I remember rolling into Bozeman MT with four miles of range left (drafted a semi to have that much), found a hotel where I could unplug a clothes dryer to charge off of. It was really shitty voltage level of 199 volts verses 240, so instead of the expected 8 hours for a fully empty battery it took almost 13 hours.

Now a days the Tesla supercharger network is pervasive, you simply tell the car where you are going on a long trip and it tells your which stations to charge at.

I don't understand how other manufactures are going to solve long distant travel for electric cars; as there is a hodgepodge of charging stations from multiple vendors. A typical new third party station might have three or four charging spots, where as tesla stations will have twelve and hey there is a totally new station another forty miles down the road with sixteen spots.

The only real drawback to electric cars is cold weather operations, but even given that Tesla is the most popular car in the Scandinavian country's. 

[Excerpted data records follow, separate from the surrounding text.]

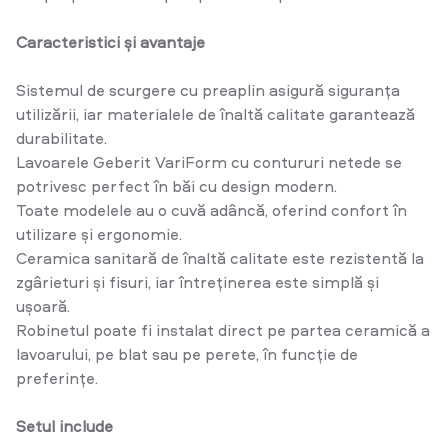
Caracteristici și avantaje
Sistemul de scurgere cu preaplin asigură siguranța
utilizării, iar materialele de înaltă calitate garantează
durabilitate.
Lavoarele Geberit VariForm cu contururi netede se
potrivesc perfect în băi cu design modern.
Toate modelele au o cuvă adâncă, oferind confort în
utilizare și ergonomie.
Ceramica sanitară de înaltă calitate este rezistentă la
zgârieturi și fisuri, iar întreținerea este simplă și
ușoară.
Robinetul poate fi instalat direct pe partea ceramică a
lavoarului, pe blat sau pe perete, în funcție de
preferințe.
Setul include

Under cold weather conditions detriments:

Cabin heat comes out of your energy storage, In a gas car which is only 20% efficient you harvest cabin heat from what gets thrown out the tail pipe.
If the vehicle is cold soaked and needs charging, you first need to warm the battery. So a much longer and slower charge rate.

Advantages:

Car doesn't need warming up ever for basic driving, always peppy and it is not hard on the vehicle.
Also you only visit a gas station to get windshield wiper fluid..
I now get pissed whenever I have driven my pickup truck enough that I have to visit a gas station and shell out $50++ to fill the tanks.

Behaviorally mitigations:

Always plug the car in!!! A plugged in car is a happy car!!! Also when you arrive after driving a bit the battery pack is warm enough to accept a charge on arrival.
With a plugged in car, you can always prewarm the car before leaving; either with the phone app or if you have a regular commute the car will learn it and automatically do it for you.

Anyway if you are going to do something other than Tesla, get something with at least 200 miles of range.

PS. Local travel is about $20.00 for 1000 miles of driving.